2003 Indian Tamil film by N. Maharajan

Anjaneya is a 2003 Indian Tamil-language action film written and directed by N. Maharajan, starring Ajith Kumar and Meera Jasmine in the lead roles. The film, produced by S. S. Chakravarthy, had its score and soundtrack composed by Mani Sharma. The film opened on 24 October 2003 on the occasion of Diwali and failed at the box office.

== Plot ==

Paramaguru is an efficient police officer who fights against the scum of the society. He later masquerades as a thief to infiltrate into the underworld. The bad guys are surprised to find that Paramguru is the ACP and is out to get them, so they all gang up against him. In this process, a thrilling encounter takes place between the good and the evil. Paramaguru is helped in his fight against injustice by Divya, who falls in love with him.

== Production ==
The leading female role was handed to Meera Jasmine even though Reema Sen was also approached earlier for the film. The film featured Ajith Kumar in his first role as a police officer. The film was shot within 47 days, with Ajith reportedly working extra time to complete scenes. Producers downplayed any publicity for the film, releasing the audio with little fanfare and not releasing a teaser trailer.

== Soundtrack ==
The soundtrack was composed by Mani Sharma.

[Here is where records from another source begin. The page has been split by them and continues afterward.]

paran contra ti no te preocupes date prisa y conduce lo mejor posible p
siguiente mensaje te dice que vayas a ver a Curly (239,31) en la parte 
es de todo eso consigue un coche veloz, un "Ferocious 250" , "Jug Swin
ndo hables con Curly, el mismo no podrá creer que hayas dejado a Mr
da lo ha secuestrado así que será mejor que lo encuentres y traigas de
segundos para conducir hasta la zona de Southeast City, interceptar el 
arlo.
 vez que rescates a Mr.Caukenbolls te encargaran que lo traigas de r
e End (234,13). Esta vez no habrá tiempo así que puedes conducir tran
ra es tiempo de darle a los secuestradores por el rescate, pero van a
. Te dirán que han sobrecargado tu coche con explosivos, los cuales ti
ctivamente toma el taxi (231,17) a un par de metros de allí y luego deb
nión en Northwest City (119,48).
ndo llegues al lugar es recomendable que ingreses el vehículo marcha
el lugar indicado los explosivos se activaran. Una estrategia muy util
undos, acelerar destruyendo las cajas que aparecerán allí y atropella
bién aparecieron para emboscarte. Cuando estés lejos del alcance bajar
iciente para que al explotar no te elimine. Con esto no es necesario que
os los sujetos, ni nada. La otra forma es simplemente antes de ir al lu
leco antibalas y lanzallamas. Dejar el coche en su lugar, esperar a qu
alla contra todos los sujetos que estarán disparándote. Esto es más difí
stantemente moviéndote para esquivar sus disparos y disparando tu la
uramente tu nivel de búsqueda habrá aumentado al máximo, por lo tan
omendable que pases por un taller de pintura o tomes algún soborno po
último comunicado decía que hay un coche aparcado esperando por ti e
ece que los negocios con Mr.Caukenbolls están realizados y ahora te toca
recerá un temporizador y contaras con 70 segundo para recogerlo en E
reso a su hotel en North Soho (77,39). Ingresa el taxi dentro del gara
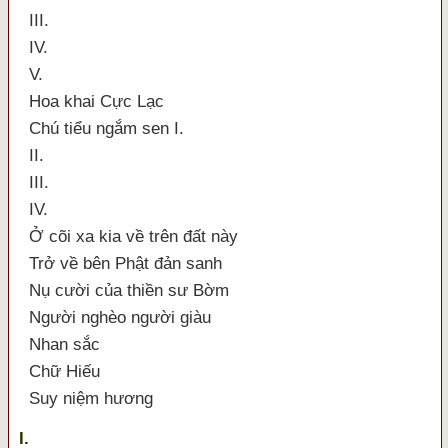
III.
IV.
V.
Hoa khai Cực Lạc
Chú tiểu ngắm sen I.
II.
III.
IV.
Ở cõi xa kia về trên đất này
Trở về bên Phật đản sanh
Nụ cười của thiền sư Bờm
Người nghèo người giàu
Nhan sắc
Chữ Hiếu
Suy niệm hương
I.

| No. | Title | Lyrics | Singer(s) | Length |
|---|---|---|---|---|
| 1. | "Agap Porula" | Kabilan | P. Unnikrishnan, Sujatha | 5:52 |
| 2. | "Ovvoru Naalum" | Kabilan | Tippu, Chorus | 6:05 |
| 3. | "Paavadai Panjavarnam" | Kabilan | Shankar Mahadevan, Chorus | 5:15 |
| 4. | "Paisa Gopuram" | Vairamuthu | Karthik, Anuradha Sriram | 5:30 |
| 5. | "Vennila Vennila" | Vairamuthu | Udit Narayan, Harini | 6:04 |
| Total length: |  |  |  | 28:46 |

== Reception ==
Malathi Rangarajan from The Hindu wrote, "The lack of consistency in the treatment affects the film [to] no end. Ajit, the roly-poly hero, could have tried to give an intelligent slant to the portrayal. He doesn't", and criticised Maharajan's direction. Malini Mannath of Chennai Online wrote, "What Anjaneya suffers from is a weak script, a narration that goes off the tangent many a time, and too many characters making their entries with nothing substantial to do, particularly in the second half of the film". The film performed poorly at the box office, which Ajith attributed to over-expectations of audiences. Rajasekhar had bought the Telugu remake rights to the film a month before it was released.